The brake fluid does a good job and takes off
the decals too. Leave it soak overnight. You may
need to do a second soak if it all doesn't come off
smoothly. You'll likely need a fine point tool to
get old paint out of some fine details.

When brushing off the old paint be mindful of any
glued in details such as horns, stacks, bells,
and such. 

Don


----------



## jark (Jan 4, 2015)

*Decals*

Thanks, I'll move forward


----------



## traction fan (Oct 5, 2014)

*Removing paint*

The absolute, most effective,:appl: method for removing paint from models is with alcohol in an ultrasonic cleaner.
Most of the original factory paint jobs on our models are alcohol based paint. The ultrasonic cleaner doesn't have to be anything big or expensive. Harbor freight has a small one that will hold most N-scale items and a larger one that should hold smaller H.O.
The cleaner I use was made to clean dentures. Unfortunately, it is no longer made. Using 70%-99% alcohol, I have stripped loco shells down to bare plastic in a few minutes. Unlike brake fluid, you can't over do it, and ruin small details. Shells come out perfect.

Traction fan


----------



## kevinh (Jan 26, 2015)

A note of caution: most ultrasonic cleaning baths are *not* designed or rated to be used with flammable solvents (including isopropyl alcohol).
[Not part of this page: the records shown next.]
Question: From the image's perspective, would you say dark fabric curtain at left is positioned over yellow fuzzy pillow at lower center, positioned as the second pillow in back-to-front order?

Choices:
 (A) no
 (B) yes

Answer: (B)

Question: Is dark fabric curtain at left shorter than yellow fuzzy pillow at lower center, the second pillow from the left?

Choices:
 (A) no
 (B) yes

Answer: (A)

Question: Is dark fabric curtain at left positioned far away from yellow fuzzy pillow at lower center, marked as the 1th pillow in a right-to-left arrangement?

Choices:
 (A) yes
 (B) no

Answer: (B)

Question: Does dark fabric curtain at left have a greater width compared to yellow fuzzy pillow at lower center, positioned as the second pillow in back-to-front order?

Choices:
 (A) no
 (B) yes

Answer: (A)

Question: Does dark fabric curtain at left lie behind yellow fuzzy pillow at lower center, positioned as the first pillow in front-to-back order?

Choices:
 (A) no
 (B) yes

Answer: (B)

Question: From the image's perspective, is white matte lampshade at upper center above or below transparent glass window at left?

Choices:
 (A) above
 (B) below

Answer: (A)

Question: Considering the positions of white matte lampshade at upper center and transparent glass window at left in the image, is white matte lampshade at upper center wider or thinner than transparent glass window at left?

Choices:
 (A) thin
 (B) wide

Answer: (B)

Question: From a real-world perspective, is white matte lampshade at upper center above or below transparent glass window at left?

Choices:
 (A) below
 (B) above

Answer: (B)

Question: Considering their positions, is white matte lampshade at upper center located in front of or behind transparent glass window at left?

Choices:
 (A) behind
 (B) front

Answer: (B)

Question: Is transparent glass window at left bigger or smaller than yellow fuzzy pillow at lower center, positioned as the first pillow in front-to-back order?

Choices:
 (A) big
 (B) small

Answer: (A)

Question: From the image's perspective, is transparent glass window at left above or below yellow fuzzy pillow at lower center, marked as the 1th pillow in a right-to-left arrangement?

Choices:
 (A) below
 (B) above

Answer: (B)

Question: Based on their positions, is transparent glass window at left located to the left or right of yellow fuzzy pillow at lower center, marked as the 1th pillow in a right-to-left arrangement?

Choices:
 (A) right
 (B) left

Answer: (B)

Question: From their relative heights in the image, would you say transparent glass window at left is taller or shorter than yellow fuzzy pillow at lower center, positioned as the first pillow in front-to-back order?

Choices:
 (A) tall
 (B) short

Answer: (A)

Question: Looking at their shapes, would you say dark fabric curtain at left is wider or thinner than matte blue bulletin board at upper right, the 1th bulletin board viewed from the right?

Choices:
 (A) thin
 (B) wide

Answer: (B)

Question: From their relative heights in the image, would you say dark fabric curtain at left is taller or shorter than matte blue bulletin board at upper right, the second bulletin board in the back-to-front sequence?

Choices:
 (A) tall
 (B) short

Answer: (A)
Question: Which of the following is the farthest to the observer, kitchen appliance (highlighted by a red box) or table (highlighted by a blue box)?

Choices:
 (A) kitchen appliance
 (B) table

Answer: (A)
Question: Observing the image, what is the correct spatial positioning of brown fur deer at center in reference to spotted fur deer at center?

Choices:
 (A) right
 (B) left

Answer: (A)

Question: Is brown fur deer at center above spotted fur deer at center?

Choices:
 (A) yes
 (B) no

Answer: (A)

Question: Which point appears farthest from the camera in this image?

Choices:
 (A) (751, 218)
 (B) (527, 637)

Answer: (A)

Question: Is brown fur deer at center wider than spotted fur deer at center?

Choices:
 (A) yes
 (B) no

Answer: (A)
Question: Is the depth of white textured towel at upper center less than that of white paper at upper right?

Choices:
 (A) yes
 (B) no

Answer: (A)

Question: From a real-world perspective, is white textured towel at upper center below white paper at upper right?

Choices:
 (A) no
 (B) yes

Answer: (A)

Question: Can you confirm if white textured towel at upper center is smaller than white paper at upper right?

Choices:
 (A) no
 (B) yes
Flammable vapours can collect above the bath, in the case of the instrument, in a confined space around it, or in a poorly-ventilated workshop--where they can present a significant and surprising fire and explosion hazard. In operation, the liquid in the bath tends to warm over time, increasing the rate of evaporation and vapour formation.
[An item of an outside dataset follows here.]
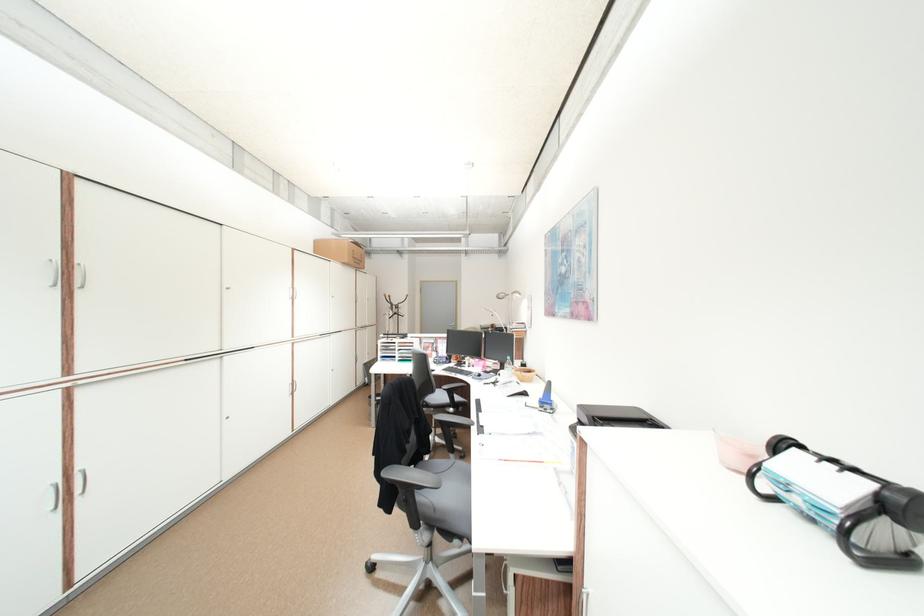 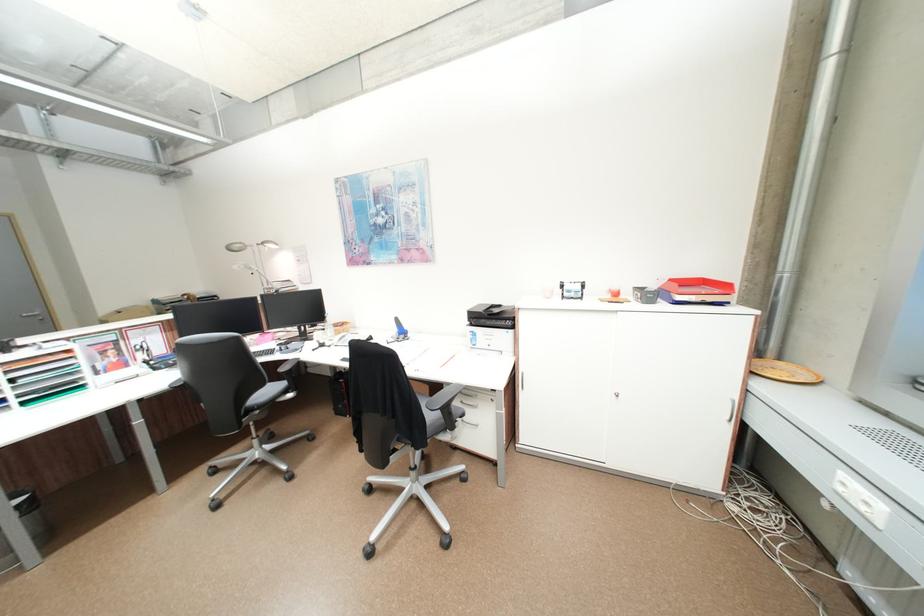 Locate, in the second image, the point that corresponds to [511,298] in the first image.

(245, 249)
(Baths which are designed for use with flammable solvents do exist, but are typically much more expensive. They include systems to contain and recover solvent vapours, and employ sealed electrical components to prevent solvent vapours from being exposed to sparks.)


----------



## traction fan (Oct 5, 2014)

*Ultrasonic cleaner*

I have used alcohol in my ultrasonic cleaner, successfully, for forty years. Never had so much as a whiff of smoke, let alone fire or explosion! The cleaner has a built in thermostat that shuts it off when it gets warm. It never gets hot enough to set itself, or the alcohol in it, on fire.

Traction fan


----------



## traction fan (Oct 5, 2014)

*Correction to my last post*

Sorry, I haven't really been using the ultrasonic for forty years, without fire,or any other problem. It's really only about thirty years!

Traction fan


----------



## kevinh (Jan 26, 2015)

The problem isn't that the bath gets hot enough to ignite the solvent; it's that solvent vapours can collect in and around its electronic components and be ignited by a spark. (The fact that the bath gets warmer when in operation just means that there's more vapour.)
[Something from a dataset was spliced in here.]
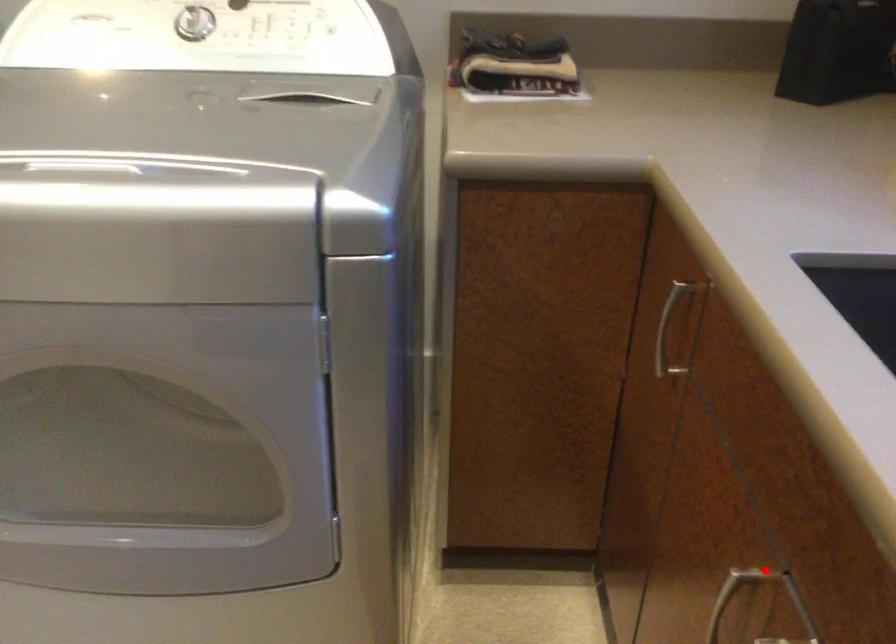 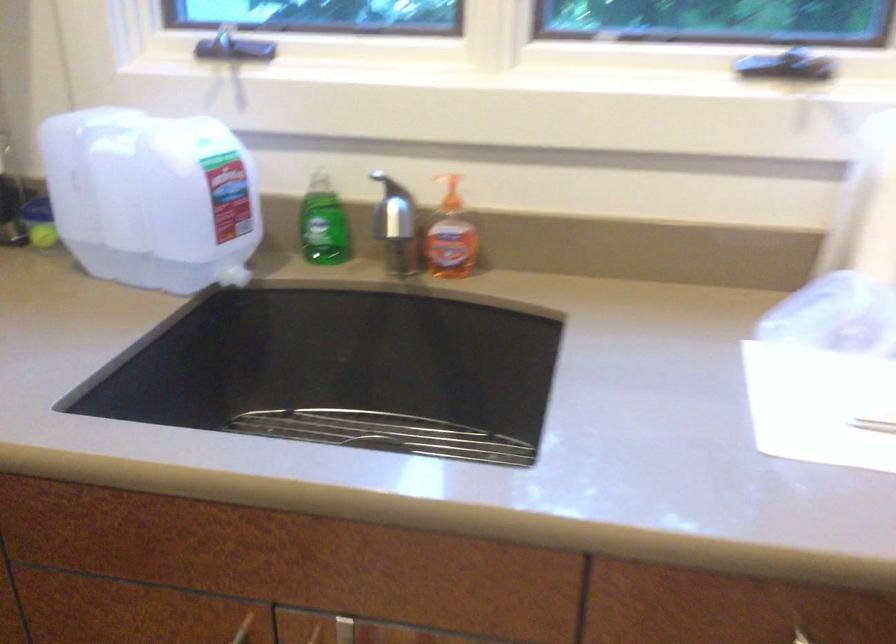 Question: I am providing you with two images of the same scene from different viewpoints. A red point is marked on the first image. Can you still see the location of the red point in image 2?

Choices:
 (A) Yes
 (B) No

Answer: (A)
I'm not saying that some people won't be able to use a flammable-solvent-filled bath for a long time without any trouble, but the problem with being lucky is that it works right up until the very surprising day that it doesn't. Some folks will get away with it for a lifetime; other folks will get away with it for...well, a much shorter lifetime.

In the lab if we need to sonicate something in flammable solvent - and we don't want to spring for an explosion-proof ultrasonicator - the usual dodge is to fill the bath most of the way with water, and then put the piece to be sonicated in a resealable container that can be immersed in the water. This contains the flammable vapours, and saves on solvent. (Win-win!) It may be difficult to find a suitable container (that still fits in the bath) when you're doing pieces the size of a locomotive shell, though.


----------



## traction fan (Oct 5, 2014)

*Compromise*

Kevinh;

Rather than continue a pointless debate over theoretical possibilities, vs. real world experience; lets leave it at this. Since you apparently are convinced that using alcohol in an ultrasonic cleaner is a potential fire hazard, by all means don't do so.
Since I really have done so, for many a successful paint stripping job, with no fire, I will continue as I wish. Let everyone else decide for themselves.

Traction fan


----------



## kevinh (Jan 26, 2015)

Traction fan - It's not my intention to tell you, personally, what you can or should do in your own workshop, nor is it my intent to express any doubt that you have experienced what you have experienced. 

My only intent is to make my fellow hobbyists aware of a potential danger before they are unpleasantly surprised by it. What has worked for you, in your workshop, with your ventilation arrangements, and your particular ultrasonic bath, may turn out differently for someone else working under different circumstances.


----------